Featuring vocals from Mairqueen Maandig, the wife of Mr Reznor and vocalist of How to Destroy Angels, this song is slow and moody once more.  However, this one has a little bit more to it; but only a little bit to it.  The verses sound as if there is still energy left in the tank, like there is some spark that will ignite and take over the song.  But the chorus sections are lifeless, even when the sirens vocals are unleashed and it makes for another plodding listen on this EP.

04 - The Idea of You

With drumming from everyone's favourite drummer for hire, Mr. David Eric Grohl, 'The Idea of You' actually sounds like it is actually going to give something other than tribute to the past.  The chorus sections sound manic, the verses are full of sinister whispering, the riff gives you a kick in the head and whilst it is once again reminiscent of previous endeavours (this time 'Wish' from the 'Broken' EP), it does at least pass on a little bit of energy and final gives the EP something a little interesting.
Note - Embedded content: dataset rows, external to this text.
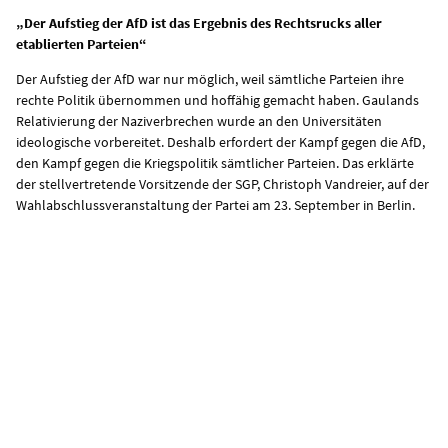
„Der Aufstieg der AfD ist das Ergebnis des Rechtsrucks aller
etablierten Parteien“
Der Aufstieg der AfD war nur möglich, weil sämtliche Parteien ihre
rechte Politik übernommen und hoffähig gemacht haben. Gaulands
Relativierung der Naziverbrechen wurde an den Universitäten
ideologische vorbereitet. Deshalb erfordert der Kampf gegen die AfD,
den Kampf gegen die Kriegspolitik sämtlicher Parteien. Das erklärte
der stellvertretende Vorsitzende der SGP, Christoph Vandreier, auf der
Wahlabschlussveranstaltung der Partei am 23. September in Berlin.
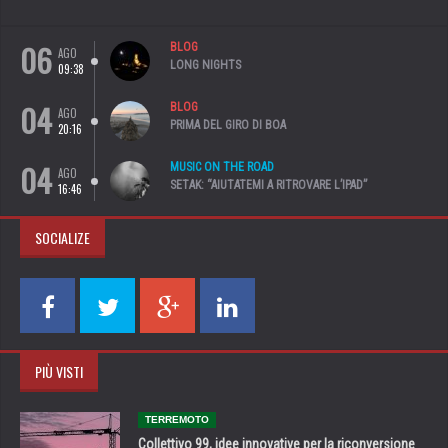
06
BLOG
AGO
LONG NIGHTS
09:38
04
BLOG
AGO
PRIMA DEL GIRO DI BOA
20:16
04
MUSIC ON THE ROAD
AGO
SETAK: “AIUTATEMI A RITROVARE L’IPAD”
16:46
SOCIALIZE
PIÙ VISTI
TERREMOTO
Collettivo 99, idee innovative per la riconversione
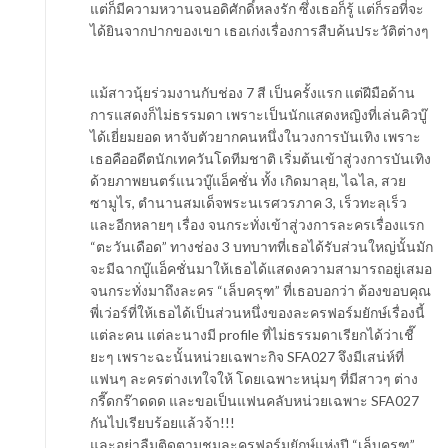
แต่ก็มีความหวานจนอดิศักดิ์หลงรัก ซึ่งเธอก็รู้ แต่ก็รอที่จะ
ได้ยินจากปากของเขา เธอเก่งเรื่องการสืบค้นประวัติต่างๆ
แม้สาวนุ้ยร่วมงานกับช่อง 7 สี เป็นครั้งแรก แต่ฝีมือด้าน
การแสดงก็ไม่ธรรมดา เพราะเป็นนักแสดงหญิงที่เล่นคิวบู๊
ได้เยี่ยมยอด หาจับตัวยากคนหนึ่งในวงการบันเทิง เพราะ
เธอคืออดีตนักเทควันโดทีมชาติ เริ่มต้นเข้าสู่วงการบันเทิง
ด้วยภาพยนตร์แนวบู๊แอ็คชั่น ทั้ง เกิดมาลุย, ไฉไล, สวย
ซามูไร, ตำนานสมเด็จพระนเรศวรภาค 3, เร็วทะลุเร็ว
และอีกหลายๆ เรื่อง จนกระทั่งเข้าสู่วงการละครเรื่องแรก
“ตะวันเดือด” ทางช่อง 3 บทบาทที่เธอได้รับส่วนใหญ่นั้นมัก
จะมีฉากบู๊แอ็คชั่นมาให้เธอได้แสดงความสามารถอยู่เสมอ
จนกระทั่งมาถึงละคร “เล็บครุฑ” ที่เธอบอกว่า ต้องขอบคุณ
พี่เว่อร์ที่ให้เธอได้เป็นส่วนหนึ่งของละครฟอร์มยักษ์เรื่องนี้
แต่ละคน แต่ละนางมี profile ที่ไม่ธรรมดาเรียกได้ว่าเชี๊
ยะๆ เพราะฉะนั้นหน่วยเฉพาะกิจ SFA027 จึงมีเสน่ห์ที่
แฟนๆ ละครต่างเทใจให้ โดยเฉพาะหนุ่มๆ ที่มีสาวๆ ต่าง
กรี๊ดกร๊าดดด และขอเป็นแฟนคลับหน่วยเฉพาะ SFA027
กันไปเรียบร้อยแล้วจ้า!!!
และอย่าลืมติดตามชมละครฟอร์มยักษ์แห่งปี “เล็บครุฑ”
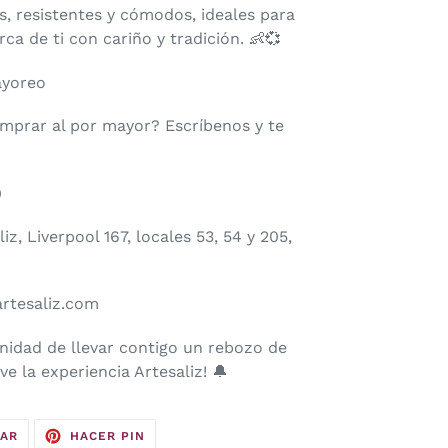
s, resistentes y cómodos, ideales para
a de ti con cariño y tradición. 👶💞
ayoreo
omprar al por mayor? Escríbenos y te
0
z, Liverpool 167, locales 53, 54 y 205,
artesaliz.com
unidad de llevar contigo un rebozo de
e la experiencia Artesaliz! 🔔
TUITEAR
PINEAR
EAR
HACER PIN
EN
EN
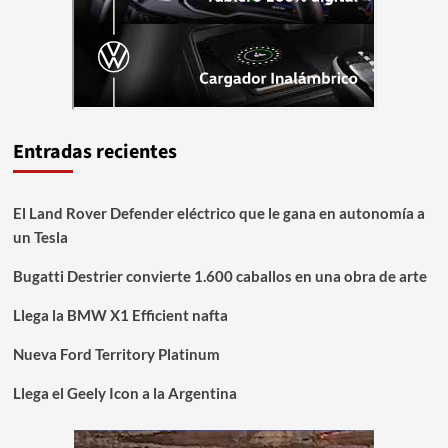
Entradas recientes
El Land Rover Defender eléctrico que le gana en autonomía a
un Tesla
Bugatti Destrier convierte 1.600 caballos en una obra de arte
Llega la BMW X1 Efficient nafta
Nueva Ford Territory Platinum
Llega el Geely Icon a la Argentina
05 - Burning Bright (Field on Fire)

Ending the album is the song 'Burning Bright (Field on Fire)' which features another guest, this time it is Jane's Addiction & ex- Red Hot Chili Pepper guitar player, Dave Navarro.  Although you would be struggling to hear it under the dark production that has been added to the music here.  It feels like they were aiming for a wall of noise and it ends up a little 'St. Anger' for my money here, a bit like people are trying very hard to regain their youth a little and trying to make what would be a good NIN song, instead of trying to make a natural feeling song.  It has some good moments in it too, I am not going to deny that, but once again it does not feel natural to these ears and it loses appeal for that alone.

When all is said and done, this is not the best work from Nine Inch Nails; it is an EP that does not move the world, it is very faithful to the past and it does not contain the spark of excitement for me.  I spent more time being reminded of previous songs that I hunted them out, whilst not being held in rapture by the best percentage of this release.  It is not an awful EP, it is still Nine Inch Nails and the music quality is as good as ever; it is just that I have heard this from them before with more passion, innovation and fire in the belly.  I think they could not have picked a better title for the EP to be honest.

2.5 out of five - Not bad, not good - So average it is Zen.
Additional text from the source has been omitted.